Exorcising Ghosts in the Courthouse

Walking into the courthouse brings a mighty rush of emotions. Over two decades since I was there to listen to testimony, awaiting my sentence, later to meet with probation officers, I have since watched my own child experience this process. Even the celebration of a wedding on the premises cannot ease the tension that begins as I park the car and cross the street, as I climb the steps and pass courtrooms. This beautiful building, erected in 1882,  is filled with historical significance but it also carries my history. Whispers and murmurs seek space in my mind as I notice fellow criminal justice system travelers walk the halls, seek appointments, check in and appear checked out. Like me, they don’t notice the ornate hinges on every solid oak door as shame casts our gazes downward, away. I say silent prayers that they find success and distance from this building, that someday they come back as a visitor offered a tour and a friendly greeting, that their history is so forgotten by the inhabitants that only the ghosts in their minds can recall the mistakes and missteps that brought them there originally.

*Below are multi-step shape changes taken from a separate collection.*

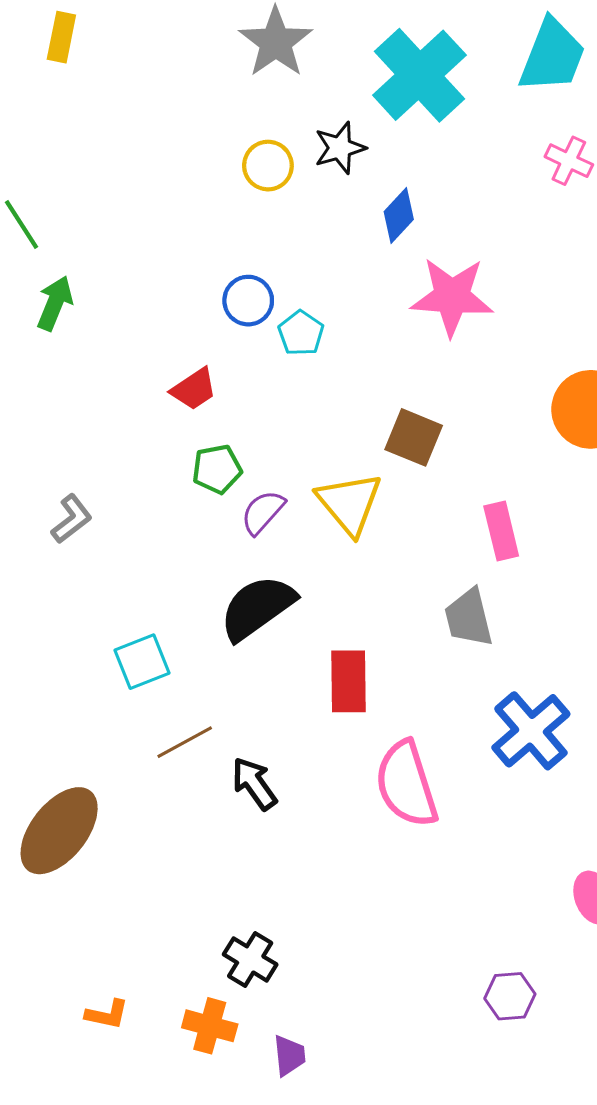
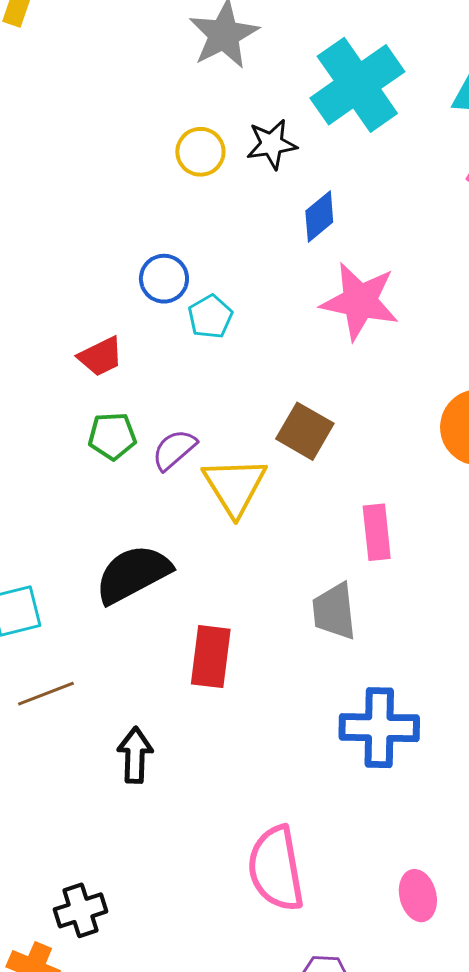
purple semicircle: (263, 512) -> (174, 450), moved
blue cross: (531, 731) -> (379, 728), turned 34
black arrow: (254, 783) -> (135, 755), moved, turned 30
pink semicircle: (406, 784) -> (276, 869), moved
black cross: (250, 959) -> (81, 910), turned 33

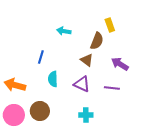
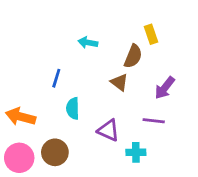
purple arrow: (120, 64) -> (165, 88), turned -84
purple triangle: (82, 84) -> (108, 130), moved
cyan cross: (86, 115) -> (136, 152), moved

Reading The New Jim Crow, watching the documentary 13th, and discussions with our children’s ministry director “S” who spends her minimal spare time teaching our congregation about the intersection of social justice and Jesus all resulted in my return to the courthouse. On this day “S” and I were meeting with the deputy and chief deputy of probation in our county to seek any areas of partnership, to scope out nuggets of interest they might have in working with an outside group. I cannot speak for my partner but I came in with prejudices and misgivings, wearing a full armor of defensiveness ready to protect the rights and dignity of the clients that also walked through those doors. While on probation, I never was treated poorly, I didn’t suffer injustice, I also am an outlier. A white middle-class highly educated woman, I knew how to navigate the system, my distrust of it was minimal when I entered into the rolls. Since, though, mass incarceration has swelled the numbers in jails and probation offices, people of color are targeted in a system designed to revolve rather than resolve, poverty is exacerbated by fees that increase with the inability to pay. Thus, I crossed the street, walked up the steps, entered through the heavy wooden doors prepared for battle. Little did I know I was fighting my own demons.

Expecting a closed system, one that fails to recognize the struggles of those they serve, I was unprepared when they welcomed our involvement and began to list the needs of their clients. Transportation, mentoring, job search assistance, job placement for those who with more difficult histories, and almost hesitantly, they mentioned a program other counties are trying, one they don’t have the funds for but dream of enacting. Rewards. They wish they could reward those who pass several consecutive drug screens, maybe with a $5 gift card. We know fully the benefits of a reward system, rather than relying solely on punishment, we needed no convincing. When asked how many each month they might want, their ask was really the shocker. As if the dream of having something this precious in their hands felt out of reach, was almost too painful to dare hope for, they tentatively replied maybe 5 a month. Three hundred dollars a year would impact lives and fund this program, putting rewards in the hands of those who mostly only have sanctions. The electricity between my partner and I was almost visible. We could feel partnership taking place, a home for those in our congregation who desire to affect change within the system, a means of accessing those on the front lines. We met with open doors and tangible needs.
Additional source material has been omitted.